■ Problem statement: Please repeat every record below exactly as written, but leave out the pictures.

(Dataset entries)
──────────
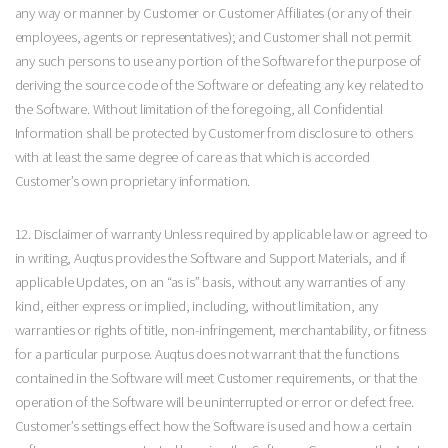
any way or manner by Customer or Customer Affiliates (or any of their
employees, agents or representatives); and Customer shall not permit
any such persons to use any portion of the Software for the purpose of
deriving the source code of the Software or defeating any key related to
the Software. Without limitation of the foregoing, all Confidential
Information shall be protected by Customer from disclosure to others
with at least the same degree of care as that which is accorded
Customer’s own proprietary information.
12. Disclaimer of warranty Unless required by applicable law or agreed to
in writing, Auqtus provides the Software and Support Materials, and if
applicable Updates, on an “as is” basis, without any warranties of any
kind, either express or implied, including, without limitation, any
warranties or rights of title, non-infringement, merchantability, or fitness
for a particular purpose. Auqtus does not warrant that the functions
contained in the Software will meet Customer requirements, or that the
operation of the Software will be uninterrupted or error or defect free.
Customer’s settings effect how the Software is used and how a certain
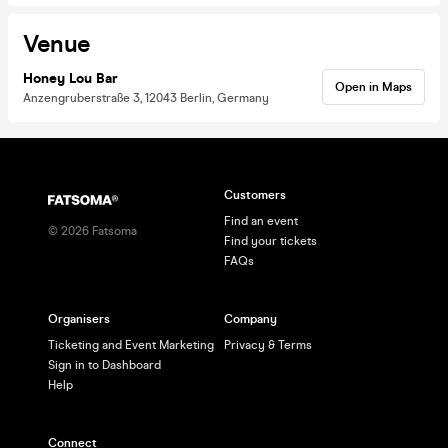
Venue
Honey Lou Bar
Open in Maps
Anzengruberstraße 3, 12043 Berlin, Germany
Customers
Find an event
©
2026
Fatsoma
Find your tickets
FAQs
Organisers
Company
Ticketing and Event Marketing
Privacy & Terms
Sign in to Dashboard
Help
Connect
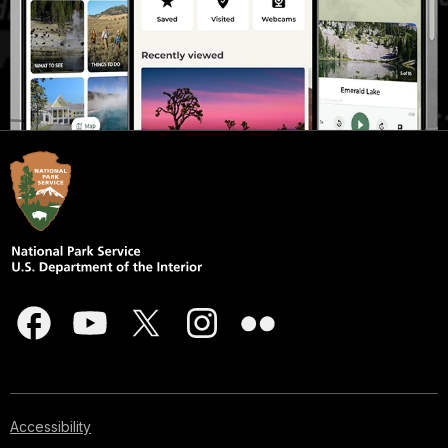
Accessibility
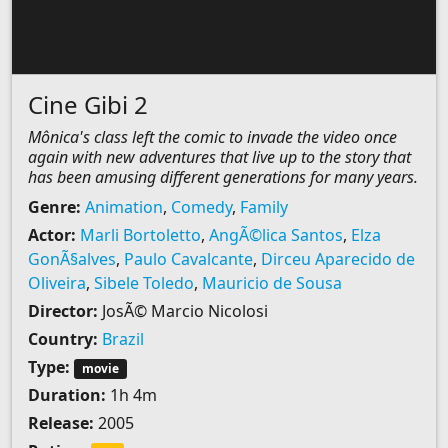
Cine Gibi 2
Mônica's class left the comic to invade the video once
again with new adventures that live up to the story that
has been amusing different generations for many years.
Genre:
Animation
,
Comedy
,
Family
Actor:
Marli Bortoletto
,
AngÃ©lica Santos
,
Elza
GonÃ§alves
,
Paulo Cavalcante
,
Dirceu Aparecido de
Oliveira
,
Sibele Toledo
,
Mauricio de Sousa
Director:
JosÃ© Marcio Nicolosi
Country:
Brazil
Type:
movie
Duration:
1h 4m
Release:
2005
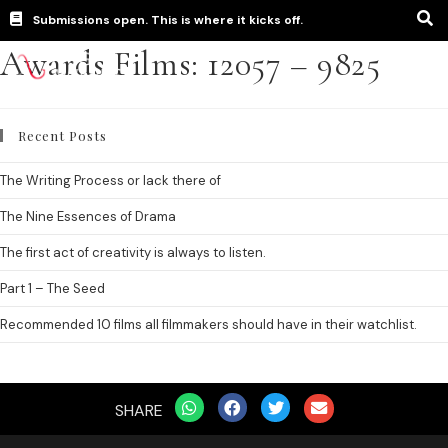
Submissions open. This is where it kicks off.
Awards Films: 12057 – 9825
Recent Posts
The Writing Process or lack there of
The Nine Essences of Drama
The first act of creativity is always to listen.
Part 1 – The Seed
Recommended 10 films all filmmakers should have in their watchlist.
SHARE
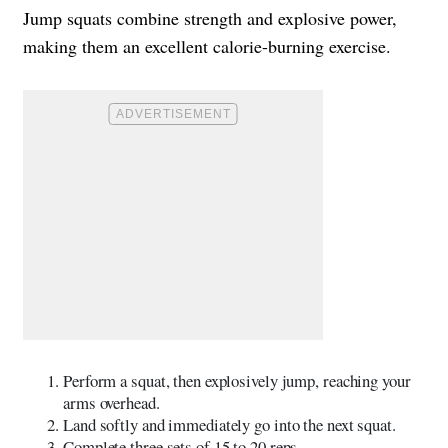
Jump squats combine strength and explosive power,
making them an excellent calorie-burning exercise.
Perform a squat, then explosively jump, reaching your
arms overhead.
Land softly and immediately go into the next squat.
Complete three sets of 15 to 20 reps.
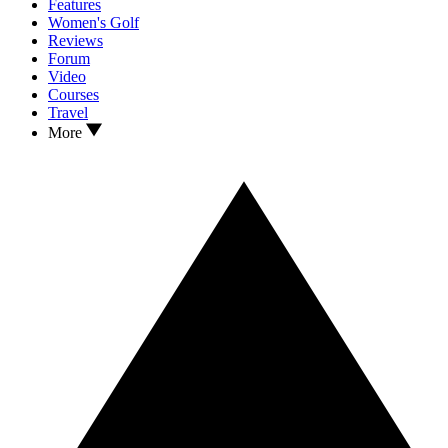
Features
Women's Golf
Reviews
Forum
Video
Courses
Travel
More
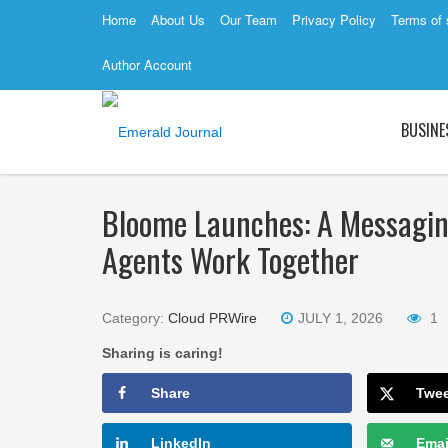
Home
About Us
Our Team
Privacy Policy
Terms of 
Author Account
BUSINE
Bloome Launches: A Messagi
Agents Work Together
Category:
Cloud PRWire
JULY 1, 2026
1
Sharing is caring!
Share
Twe
LinkedIn
Emai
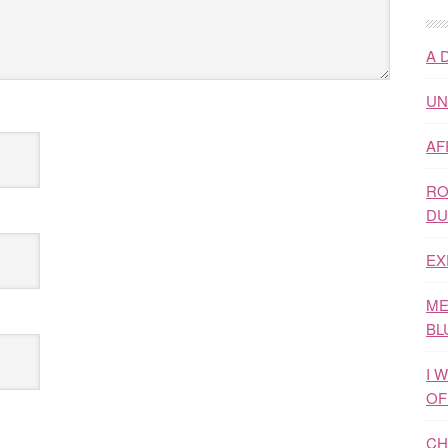
A 
UN
AF
RO
DU
EX
ME
BL
I 
OF
CH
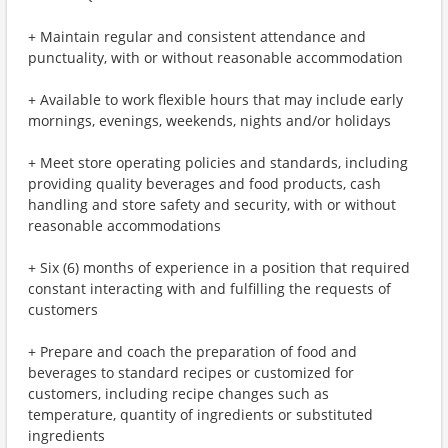
+ Maintain regular and consistent attendance and
punctuality, with or without reasonable accommodation
+ Available to work flexible hours that may include early
mornings, evenings, weekends, nights and/or holidays
+ Meet store operating policies and standards, including
providing quality beverages and food products, cash
handling and store safety and security, with or without
reasonable accommodations
+ Six (6) months of experience in a position that required
constant interacting with and fulfilling the requests of
customers
+ Prepare and coach the preparation of food and
beverages to standard recipes or customized for
customers, including recipe changes such as
temperature, quantity of ingredients or substituted
ingredients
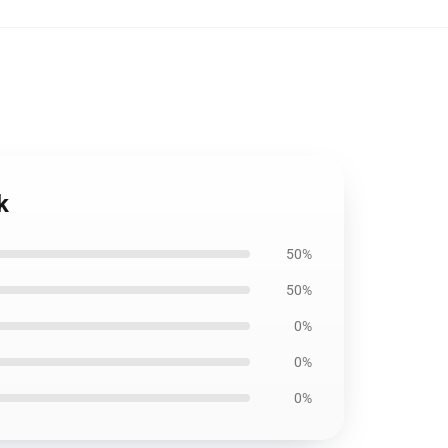
k
50%
50%
0%
0%
0%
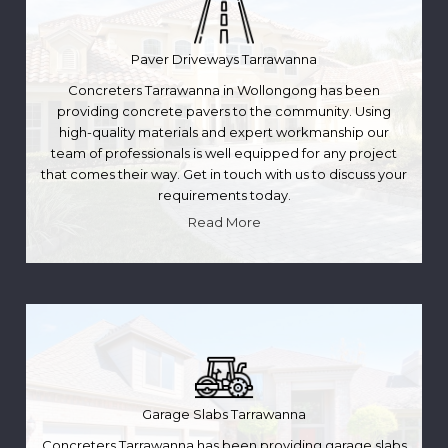
Paver Driveways Tarrawanna
Concreters Tarrawanna in Wollongong has been
providing concrete pavers to the community. Using
high-quality materials and expert workmanship our
team of professionals is well equipped for any project
that comes their way. Get in touch with us to discuss your
requirements today.
Read More
Garage Slabs Tarrawanna
Concreters Tarrawanna has been providing garage slabs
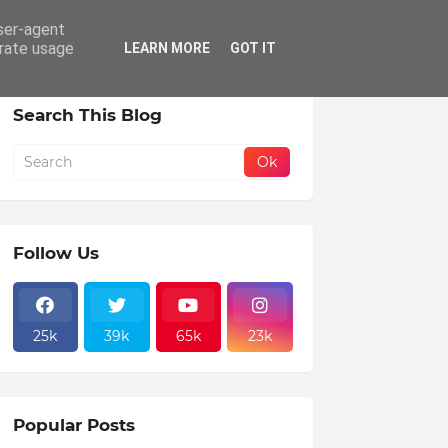
user-agent
erate usage
LEARN MORE
GOT IT
Search This Blog
Follow Us
25k
39k
65k
23k
Popular Posts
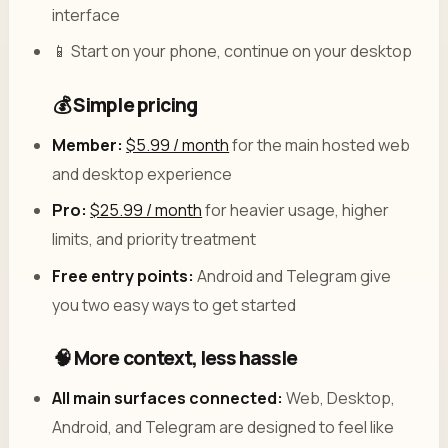
interface
📱 Start on your phone, continue on your desktop
💰 Simple pricing
Member:
$5.99 / month
for the main hosted web
and desktop experience
Pro:
$25.99 / month
for heavier usage, higher
limits, and priority treatment
Free entry points:
Android and Telegram give
you two easy ways to get started
🧠 More context, less hassle
All main surfaces connected:
Web, Desktop,
Android, and Telegram are designed to feel like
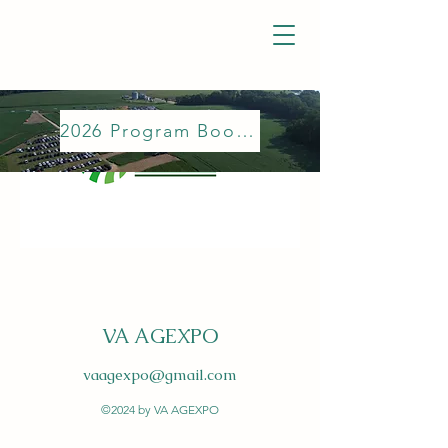
2026 Program Booklet
VA AGEXPO
vaagexpo@gmail.com
©2024 by VA AGEXPO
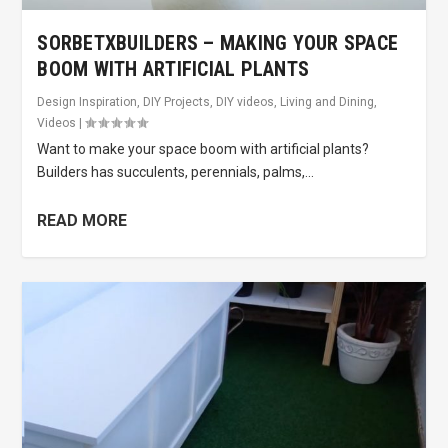
SORBETXBUILDERS – MAKING YOUR SPACE
BOOM WITH ARTIFICIAL PLANTS
Design Inspiration
,
DIY Projects
,
DIY videos
,
Living and Dining
,
Videos
|
Want to make your space boom with artificial plants?
Builders has succulents, perennials, palms,...
READ MORE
──────────
■ Result of the exercise:
any way or manner by Customer or Customer Affiliates (or any of their
employees, agents or representatives); and Customer shall not permit
any such persons to use any portion of the Software for the purpose of
deriving the source code of the Software or defeating any key related to
the Software. Without limitation of the foregoing, all Confidential
Information shall be protected by Customer from disclosure to others
with at least the same degree of care as that which is accorded
Customer’s own proprietary information.
12. Disclaimer of warranty Unless required by applicable law or agreed to
in writing, Auqtus provides the Software and Support Materials, and if
applicable Updates, on an “as is” basis, without any warranties of any
kind, either express or implied, including, without limitation, any
warranties or rights of title, non-infringement, merchantability, or fitness
for a particular purpose. Auqtus does not warrant that the functions
contained in the Software will meet Customer requirements, or that the
operation of the Software will be uninterrupted or error or defect free.
Customer’s settings effect how the Software is used and how a certain
Venue
Honey Lou Bar
Open in Maps
Anzengruberstraße 3, 12043 Berlin, Germany
Customers
Find an event
©
2026
Fatsoma
Find your tickets
FAQs
Organisers
Company
Ticketing and Event Marketing
Privacy & Terms
Sign in to Dashboard
Help
Connect
Accessibility
Cine Gibi 2
Mônica's class left the comic to invade the video once
again with new adventures that live up to the story that
has been amusing different generations for many years.
Genre:
Animation
,
Comedy
,
Family
Actor:
Marli Bortoletto
,
AngÃ©lica Santos
,
Elza
GonÃ§alves
,
Paulo Cavalcante
,
Dirceu Aparecido de
Oliveira
,
Sibele Toledo
,
Mauricio de Sousa
Director:
JosÃ© Marcio Nicolosi
Country:
Brazil
Type:
movie
Duration:
1h 4m
Release:
2005
Submissions open. This is where it kicks off.
Awards Films: 12057 – 9825
Recent Posts
The Writing Process or lack there of
The Nine Essences of Drama
The first act of creativity is always to listen.
Part 1 – The Seed
Recommended 10 films all filmmakers should have in their watchlist.
SHARE
Jump squats combine strength and explosive power,
making them an excellent calorie-burning exercise.
Perform a squat, then explosively jump, reaching your
arms overhead.
Land softly and immediately go into the next squat.
Complete three sets of 15 to 20 reps.
Features
Women's Golf
Reviews
Forum
Video
Courses
Travel
More
Home
About Us
Our Team
Privacy Policy
Terms of 
Author Account
BUSINE
Bloome Launches: A Messagi
Agents Work Together
Category:
Cloud PRWire
JULY 1, 2026
1
Sharing is caring!
Share
Twe
LinkedIn
Emai
A 
UN
AF
RO
DU
EX
ME
BL
I 
OF
CH
+ Maintain regular and consistent attendance and
punctuality, with or without reasonable accommodation
+ Available to work flexible hours that may include early
mornings, evenings, weekends, nights and/or holidays
+ Meet store operating policies and standards, including
providing quality beverages and food products, cash
handling and store safety and security, with or without
reasonable accommodations
+ Six (6) months of experience in a position that required
constant interacting with and fulfilling the requests of
customers
+ Prepare and coach the preparation of food and
beverages to standard recipes or customized for
customers, including recipe changes such as
temperature, quantity of ingredients or substituted
ingredients
k
50%
50%
0%
0%
0%
Paver Driveways Tarrawanna
Concreters Tarrawanna in Wollongong has been
providing concrete pavers to the community. Using
high-quality materials and expert workmanship our
team of professionals is well equipped for any project
that comes their way. Get in touch with us to discuss your
requirements today.
Read More
Garage Slabs Tarrawanna
Concreters Tarrawanna has been providing garage slabs
user-agent
erate usage
LEARN MORE
GOT IT
Search This Blog
Follow Us
25k
39k
65k
23k
Popular Posts
interface
📱 Start on your phone, continue on your desktop
💰 Simple pricing
Member:
$5.99 / month
for the main hosted web
and desktop experience
Pro:
$25.99 / month
for heavier usage, higher
limits, and priority treatment
Free entry points:
Android and Telegram give
you two easy ways to get started
🧠 More context, less hassle
All main surfaces connected:
Web, Desktop,
Android, and Telegram are designed to feel like
2026 Program Booklet
VA AGEXPO
vaagexpo@gmail.com
©2024 by VA AGEXPO
SORBETXBUILDERS – MAKING YOUR SPACE
BOOM WITH ARTIFICIAL PLANTS
Design Inspiration
,
DIY Projects
,
DIY videos
,
Living and Dining
,
Videos
|
Want to make your space boom with artificial plants?
Builders has succulents, perennials, palms,...
READ MORE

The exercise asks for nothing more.